### [What the exercise asks]
From the records below, take each line where the string "pictures" shows up and copy it.

### [Supplied records]

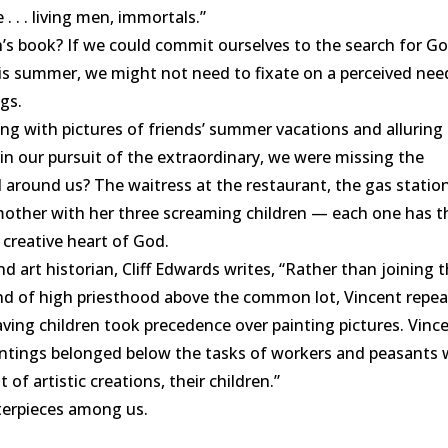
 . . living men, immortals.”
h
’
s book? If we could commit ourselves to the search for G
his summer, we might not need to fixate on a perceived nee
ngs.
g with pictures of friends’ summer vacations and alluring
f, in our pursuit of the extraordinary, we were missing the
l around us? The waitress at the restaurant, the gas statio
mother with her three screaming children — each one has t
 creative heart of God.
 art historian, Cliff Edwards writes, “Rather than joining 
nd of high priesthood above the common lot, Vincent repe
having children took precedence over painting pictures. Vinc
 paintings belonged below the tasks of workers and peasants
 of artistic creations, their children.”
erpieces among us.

--

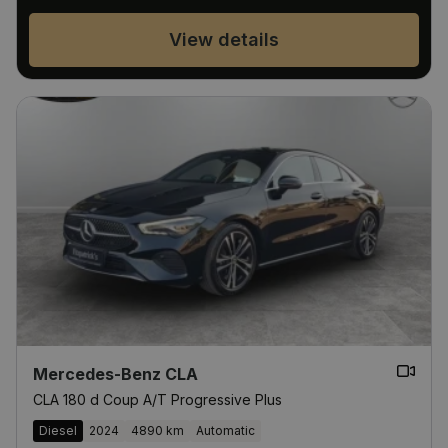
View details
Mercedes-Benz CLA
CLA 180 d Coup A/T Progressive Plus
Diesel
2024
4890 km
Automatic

### [Task result]
g with pictures of friends’ summer vacations and alluring
having children took precedence over painting pictures. Vinc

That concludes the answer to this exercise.